#### What is needed:
You are to retype exactly the line with "venga en gana;" and every line after it in the entries below.

#### Material supplied:
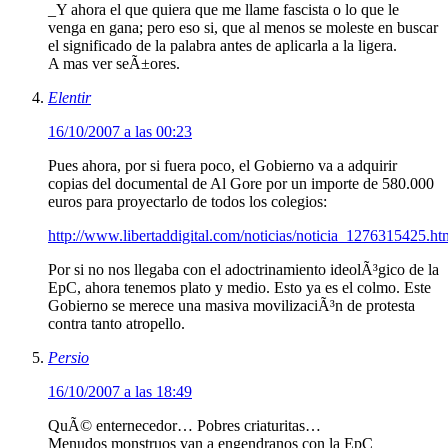
_Y ahora el que quiera que me llame fascista o lo que le
venga en gana; pero eso si, que al menos se moleste en buscar
el significado de la palabra antes de aplicarla a la ligera.
A mas ver seÃ±ores.
Elentir
16/10/2007 a las 00:23
Pues ahora, por si fuera poco, el Gobierno va a adquirir
copias del documental de Al Gore por un importe de 580.000
euros para proyectarlo de todos los colegios:
http://www.libertaddigital.com/noticias/noticia_1276315425.ht
Por si no nos llegaba con el adoctrinamiento ideolÃ³gico de la
EpC, ahora tenemos plato y medio. Esto ya es el colmo. Este
Gobierno se merece una masiva movilizaciÃ³n de protesta
contra tanto atropello.
Persio
16/10/2007 a las 18:49
QuÃ© enternecedor… Pobres criaturitas…
Menudos monstruos van a engendranos con la EpC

#### Your response:
venga en gana; pero eso si, que al menos se moleste en buscar
el significado de la palabra antes de aplicarla a la ligera.
A mas ver seÃ±ores.
Elentir
16/10/2007 a las 00:23
Pues ahora, por si fuera poco, el Gobierno va a adquirir
copias del documental de Al Gore por un importe de 580.000
euros para proyectarlo de todos los colegios:
http://www.libertaddigital.com/noticias/noticia_1276315425.ht
Por si no nos llegaba con el adoctrinamiento ideolÃ³gico de la
EpC, ahora tenemos plato y medio. Esto ya es el colmo. Este
Gobierno se merece una masiva movilizaciÃ³n de protesta
contra tanto atropello.
Persio
16/10/2007 a las 18:49
QuÃ© enternecedor… Pobres criaturitas…
Menudos monstruos van a engendranos con la EpC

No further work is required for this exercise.